L'action de découper recèle la quintessence de l'art culinaire japonais et il est au-moins un domaine où ces gestes anodins à première vue exigent fine lame et dextérité au millimètre près : la découpe du fugu.
Ce poisson mortel interdit à la consommation jusqu'au début du XXème siècle en raison des risques sanitaires - et que l'empereur n'a pas le droit de consommer -, est responsable en moyenne de 3 décès par an sur une quarantaine d'intoxications graves parce que le cuisinier a commis une étourderie dans la découpe du poisson. Il fut longtemps consommé en cachette (les samouraïs qui enfreignaient l'interdit pouvaient se voir confisquer leurs terres) mais célébré par les poètes comme Basso ou Issa. Depuis 1949 il faut un diplôme d'état pour le cuisiner, c'est le plus difficile de tous les diplômes culinaires au Japon. Ces dernières années les autorités ont régulièrement légiféré sur les espèces autorisées ou pas. En 2004 un laboratoire japonais a réussi a élever du fugu sans tétrodoxine, ce poison redoutable que l'on trouve dans le foie, le rein et les intestins du poisson qui provoque la mort dans la journée (l'ingestion de cette neurotoxine paralyse systèmes nerveux et respiratoires, il n'y a aucun antidote) mais il n'y eut pas de répercussion commerciale car le danger potentiel fait partie de l'attrait de ce met. 
La découpe d'un sashimi de fugu se fait en plusieurs étapes :
1. avec un couteau Deba on sépare le bec puis on enlève la peau (étape difficile, la chair étant très molle)
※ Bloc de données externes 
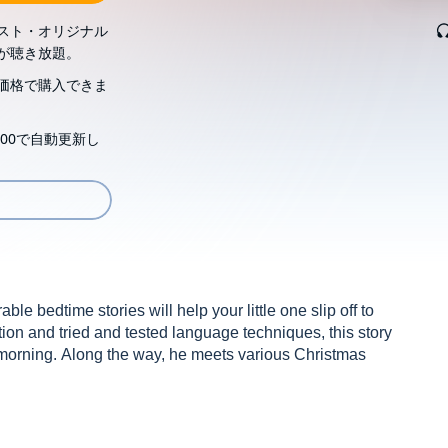
スト・オリジナル
が聴き放題。
価格で購入できま
00で自動更新し
 bedtime stories will help your little one slip off to
ion and tried and tested language techniques, this story
 morning. Along the way, he meets various Christmas
and Rachael Healy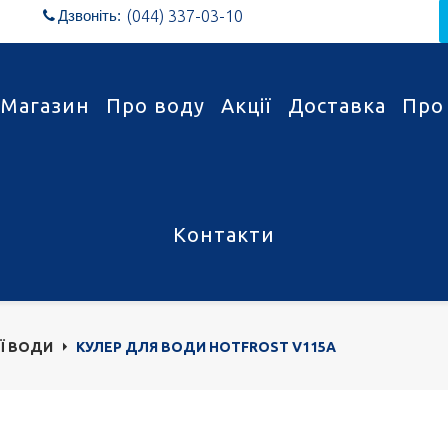
Дзвоніть:
(044) 337-03-10

Магазин
Про воду
Акції
Доставка
Про
Контакти
Ї ВОДИ
КУЛЕР ДЛЯ ВОДИ HOTFROST V115A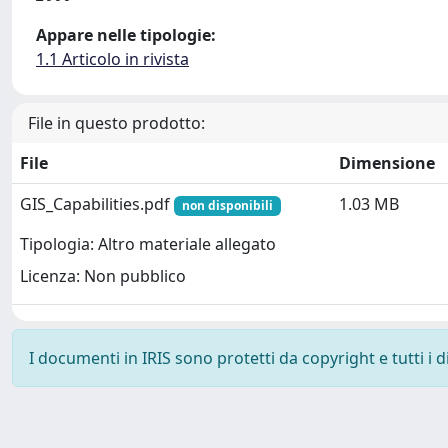
Appare nelle tipologie:
1.1 Articolo in rivista
File in questo prodotto:
File
Dimensione
GIS_Capabilities.pdf
1.03 MB
non disponibili
Tipologia: Altro materiale allegato
Licenza: Non pubblico
I documenti in IRIS sono protetti da copyright e tutti i di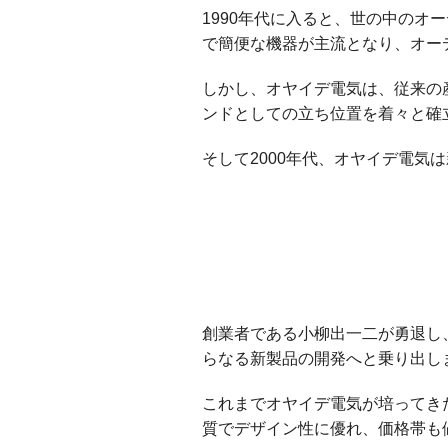
1990年代に入ると、世の中の
で簡便な機器が主流となり、オー
しかし、オヤイデ電気は、従来の
ンドとしての立ち位置を着々と確
そして2000年代、オヤイデ電気
創業者である小柳出一二が勇退し
らなる新製品の開発へと乗り出し
これまでオヤイデ電気が培ってき
質でデザイン性に優れ、価格帯も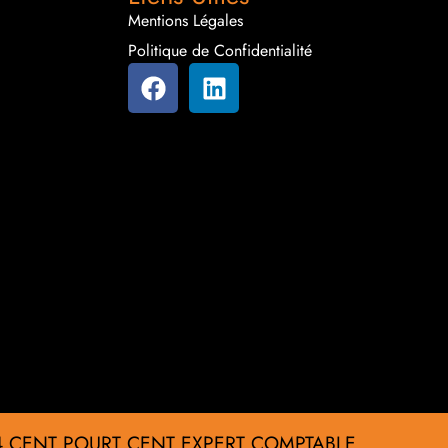
Mentions Légales
Politique de Confidentialité
4 CENT POURT CENT EXPERT COMPTABLE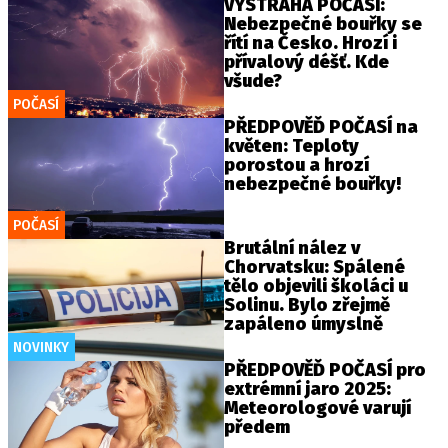
VÝSTRAHA POČASÍ:
Nebezpečné bouřky se
řítí na Česko. Hrozí i
přívalový déšť. Kde
všude?
POČASÍ
PŘEDPOVĚĎ POČASÍ na
květen: Teploty
porostou a hrozí
nebezpečné bouřky!
POČASÍ
Brutální nález v
Chorvatsku: Spálené
tělo objevili školáci u
Solinu. Bylo zřejmě
zapáleno úmyslně
NOVINKY
PŘEDPOVĚĎ POČASÍ pro
extrémní jaro 2025:
Meteorologové varují
předem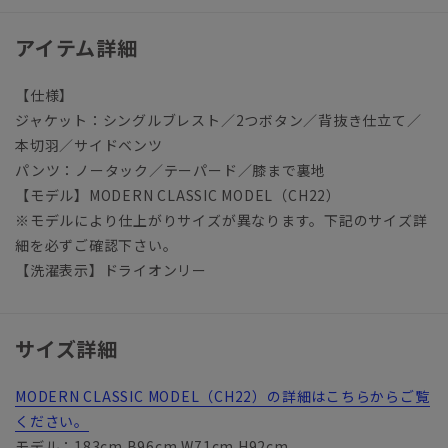
アイテム詳細
【仕様】
ジャケット：シングルブレスト／2つボタン／背抜き仕立て／
本切羽／サイドベンツ
パンツ：ノータック／テーパード／膝まで裏地
【モデル】MODERN CLASSIC MODEL（CH22）
※モデルにより仕上がりサイズが異なります。下記のサイズ詳
細を必ずご確認下さい。
【洗濯表示】ドライオンリー
サイズ詳細
MODERN CLASSIC MODEL（CH22）の詳細はこちらからご覧
ください。
モデル：183cm B96cm W71cm H92cm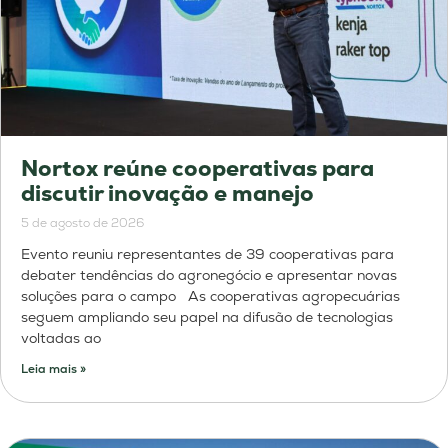
Nortox reúne cooperativas para
discutir inovação e manejo
5 de agosto de 2026
Evento reuniu representantes de 39 cooperativas para
debater tendências do agronegócio e apresentar novas
soluções para o campo As cooperativas agropecuárias
seguem ampliando seu papel na difusão de tecnologias
voltadas ao
Leia mais »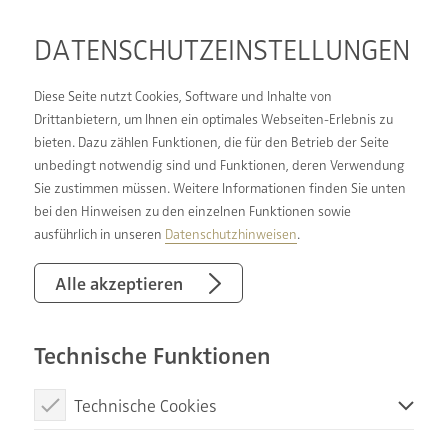
DATENSCHUTZ­EINSTELLUNGEN
Diese Seite nutzt Cookies, Software und Inhalte von
Drittanbietern, um Ihnen ein optimales Webseiten-Erlebnis zu
bieten. Dazu zählen Funktionen, die für den Betrieb der Seite
SANITÄR DILLENBURG,
unbedingt notwendig sind und Funktionen, deren Verwendung
Sie zustimmen müssen. Weitere Informationen finden Sie unten
SIEGEN UND REGION
bei den Hinweisen zu den einzelnen Funktionen sowie
ausführlich in unseren
Datenschutzhinweisen
.
SCHACHT & BREDERLOW – IHR
Alle akzeptieren
SANITÄREXPERTE AUS
DAADEN
Technische Funktionen
Technische Cookies
So richtig wohl fühlt man sich im eigenen
Badezimmer eigentlich nur, wenn es den ganz
Diese Cookies sind notwendig, um die Basisfunktionen unserer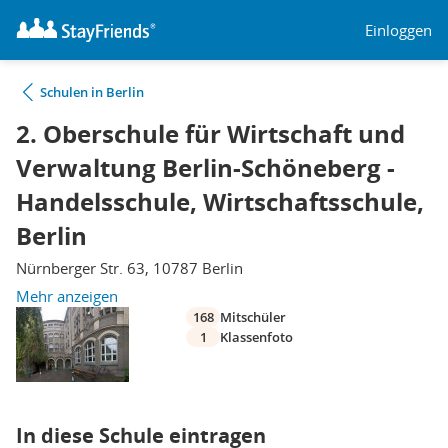
Einloggen
Schulen in Berlin
2. Oberschule für Wirtschaft und
Verwaltung Berlin-Schöneberg -
Handelsschule, Wirtschaftsschule,
Berlin
Nürnberger Str. 63, 10787 Berlin
Mehr anzeigen
168
Mitschüler
1
Klassenfoto
In diese Schule eintragen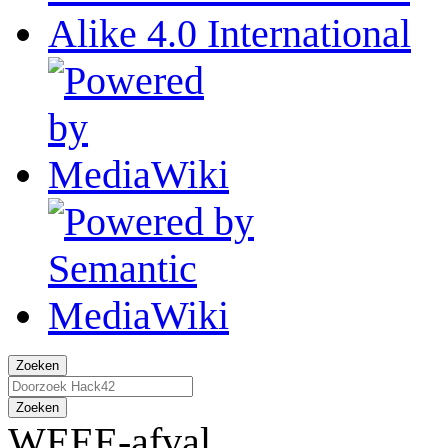
Zoeken
Zoeken
WEEE-afval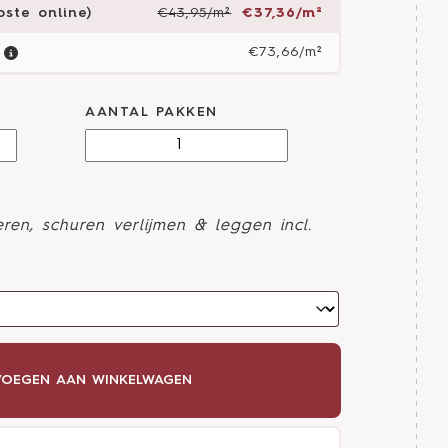
ste online)
€43,95/m²
€37,36/m²
€73,66/m²
AANTAL PAKKEN
ren, schuren verlijmen & leggen incl.
OEGEN AAN WINKELWAGEN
2. puis on ote les parties dangereuses (abats, yeux, branchies...) et lève les filets, un de chaque côté de l'arête centrale
3. avec un Sashimi on découpe des tranches très fines et translucides afin qu'on puisse apercevoir les motifs de l'assiette, chaque tranche est "transportée" de la planche à l'assiette sur la fine pointe du couteau même. Avec les doigts et la pointe du Sashimi le cuisinier replie les tranches pour réaliser des pétales (imaginez un chrysanthème éclos).
Le sashimi de fugu est plutôt fade, la texture à mi-chemin entre la carpe et le calmar n'en fait pas un met très excitant d'un point de vue gustatif.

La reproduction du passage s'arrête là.